The High Potential Individual visa grants the right to work in the UK for two years – three after a PhD – to graduates of selected prestigious foreign universities. It’s an equivalent to the post-study work visa granted to overseas graduates of UK universities.
To be eligible, graduates must have graduated in the last five years from a university that featured, in the year they graduated, in the top 50 of two out of three global university rankings: Times Higher Education, QS and the Academic Ranking of World Universities, known as the Shanghai Ranking.
The Home Office, which announced the visa scheme in 2022, has now published its latest version of the list of institutions. In the 2023 version, Fudan University, Shanghai Jiao Tong University and Delft University of Technology are newcomers to a list comprising 39 institutions; while the Chinese University of Hong Kong, the University of Illinois at Urbana-Champaign, the University of Texas at Austin and the University of Queensland drop off the list.

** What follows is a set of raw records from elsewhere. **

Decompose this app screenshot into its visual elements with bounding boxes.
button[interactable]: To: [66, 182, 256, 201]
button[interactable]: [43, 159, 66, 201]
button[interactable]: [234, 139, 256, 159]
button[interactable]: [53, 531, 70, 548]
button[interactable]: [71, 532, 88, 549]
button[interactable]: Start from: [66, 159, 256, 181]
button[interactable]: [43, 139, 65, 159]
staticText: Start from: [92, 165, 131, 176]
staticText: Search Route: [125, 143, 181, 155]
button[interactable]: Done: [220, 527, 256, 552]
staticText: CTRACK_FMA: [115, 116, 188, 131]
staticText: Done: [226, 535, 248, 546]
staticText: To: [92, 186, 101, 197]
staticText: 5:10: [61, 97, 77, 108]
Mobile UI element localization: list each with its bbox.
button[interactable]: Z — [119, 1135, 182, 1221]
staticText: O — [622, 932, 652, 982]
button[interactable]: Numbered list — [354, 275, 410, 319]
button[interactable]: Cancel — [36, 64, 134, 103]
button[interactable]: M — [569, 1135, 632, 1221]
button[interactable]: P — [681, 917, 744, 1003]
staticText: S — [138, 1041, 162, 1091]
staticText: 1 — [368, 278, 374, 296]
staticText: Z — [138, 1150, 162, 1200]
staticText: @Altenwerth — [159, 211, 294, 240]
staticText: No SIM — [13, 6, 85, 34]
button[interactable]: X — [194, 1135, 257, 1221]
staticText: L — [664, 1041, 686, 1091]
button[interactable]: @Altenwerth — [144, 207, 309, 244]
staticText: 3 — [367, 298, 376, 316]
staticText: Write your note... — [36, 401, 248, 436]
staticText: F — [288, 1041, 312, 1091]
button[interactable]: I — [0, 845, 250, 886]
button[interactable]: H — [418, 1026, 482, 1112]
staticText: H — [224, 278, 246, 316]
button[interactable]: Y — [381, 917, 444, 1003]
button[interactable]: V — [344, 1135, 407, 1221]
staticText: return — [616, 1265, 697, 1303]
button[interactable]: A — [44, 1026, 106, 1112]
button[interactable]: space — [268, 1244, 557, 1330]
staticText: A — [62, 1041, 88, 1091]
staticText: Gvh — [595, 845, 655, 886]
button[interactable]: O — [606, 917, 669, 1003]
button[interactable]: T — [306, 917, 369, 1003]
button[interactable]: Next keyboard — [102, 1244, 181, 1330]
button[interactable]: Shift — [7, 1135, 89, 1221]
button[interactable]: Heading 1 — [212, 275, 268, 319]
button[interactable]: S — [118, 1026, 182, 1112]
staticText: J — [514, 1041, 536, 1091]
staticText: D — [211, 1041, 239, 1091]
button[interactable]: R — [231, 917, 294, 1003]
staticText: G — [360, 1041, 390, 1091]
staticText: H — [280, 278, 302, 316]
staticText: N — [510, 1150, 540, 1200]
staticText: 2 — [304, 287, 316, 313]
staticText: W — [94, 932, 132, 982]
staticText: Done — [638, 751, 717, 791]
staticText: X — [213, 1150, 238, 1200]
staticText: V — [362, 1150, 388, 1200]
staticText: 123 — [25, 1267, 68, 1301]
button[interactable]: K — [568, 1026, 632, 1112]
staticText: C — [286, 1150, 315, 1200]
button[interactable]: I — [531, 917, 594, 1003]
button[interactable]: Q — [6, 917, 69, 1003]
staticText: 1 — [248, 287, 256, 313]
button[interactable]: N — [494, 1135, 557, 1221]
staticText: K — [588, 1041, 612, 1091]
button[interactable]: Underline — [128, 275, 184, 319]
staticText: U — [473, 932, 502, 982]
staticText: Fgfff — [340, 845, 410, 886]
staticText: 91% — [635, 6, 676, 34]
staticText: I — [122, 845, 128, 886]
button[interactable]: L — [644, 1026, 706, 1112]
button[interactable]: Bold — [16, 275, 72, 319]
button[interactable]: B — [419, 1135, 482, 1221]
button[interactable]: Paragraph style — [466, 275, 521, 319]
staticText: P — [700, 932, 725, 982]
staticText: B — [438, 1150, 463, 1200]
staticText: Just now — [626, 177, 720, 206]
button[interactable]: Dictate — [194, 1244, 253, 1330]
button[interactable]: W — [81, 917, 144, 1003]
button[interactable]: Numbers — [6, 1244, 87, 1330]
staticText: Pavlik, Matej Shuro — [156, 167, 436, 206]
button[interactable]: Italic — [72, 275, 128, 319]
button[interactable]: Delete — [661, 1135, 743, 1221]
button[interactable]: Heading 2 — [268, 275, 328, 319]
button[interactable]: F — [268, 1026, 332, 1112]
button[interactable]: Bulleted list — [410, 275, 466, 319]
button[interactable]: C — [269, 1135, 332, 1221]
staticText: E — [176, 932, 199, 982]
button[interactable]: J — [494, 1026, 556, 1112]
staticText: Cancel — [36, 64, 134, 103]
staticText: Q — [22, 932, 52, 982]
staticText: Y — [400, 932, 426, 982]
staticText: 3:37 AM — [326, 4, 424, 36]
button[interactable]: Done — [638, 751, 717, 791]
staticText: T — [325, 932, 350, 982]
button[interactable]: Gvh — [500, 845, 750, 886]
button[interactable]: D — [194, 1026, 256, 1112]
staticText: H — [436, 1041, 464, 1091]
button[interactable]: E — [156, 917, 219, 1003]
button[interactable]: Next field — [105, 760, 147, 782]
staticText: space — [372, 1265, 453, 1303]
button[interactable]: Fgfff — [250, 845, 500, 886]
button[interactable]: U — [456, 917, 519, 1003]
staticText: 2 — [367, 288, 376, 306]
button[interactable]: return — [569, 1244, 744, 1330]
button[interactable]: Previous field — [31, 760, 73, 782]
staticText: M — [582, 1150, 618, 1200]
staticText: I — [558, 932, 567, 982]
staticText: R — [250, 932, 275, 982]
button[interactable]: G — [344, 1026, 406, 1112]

But the limited shuffling of the pack will do little to allay the concerns of critics who think the Home Office has made the visa too geographically restricted. Phil Baty, THE’s chief global affairs officer, previously said it was a “big problem” that none of the selected universities were from Africa, Latin America or South Asia.
Joanna Hunt, director of immigration at law firm Fieldfisher, said it was “a scheme that could do more – there is more potential in the High Potential route that could be exploited”.
She added: “In some ways it’s a very nice visa. It’s straightforward: you’ve got a degree from one of these universities and you can get a two-year visa to go and work in the UK, which is a great way to get [overseas] graduates to start work [in the UK] and get a foothold in the labour market.”
However, the list is “still heavily tilted towards North America”, she continued.
North American institutions make up 22 out of the 39 institutions – 19 from the US, three from Canada.
There are now five Chinese universities on the list – but none from India.
“You are fighting for graduates in a labour market that is already pretty tough; the salaries tend to be higher in the US,” said Ms Hunt.
“The idea you’re going to attract graduates from the US, who could be offered better salaries in their home country, to come to the UK – it’s a tough sell.”
The inclusion of Indian or South American universities could make the visa scheme “really exciting”, Ms Hunt said.
The Home Office had made an “arbitrary” choice in limiting the list to top-50 institutions – “it could be a top 80…that maybe would scoop up other countries as well”, she argued.
Ms Hunt said she knew clients in some sectors of industry who were “desperate” for highly skilled graduates.
“If they knew, for instance, that all the top people from a university in India could come in for a two-year visa, then that would be revolutionary for them,” she added.
“There’s ways they [the Home Office] could easily tweak the rules of the visa to make it broader and more inclusive for a wider range of applicants from a broader range of countries, which would certainly be welcomed by employers in the UK.”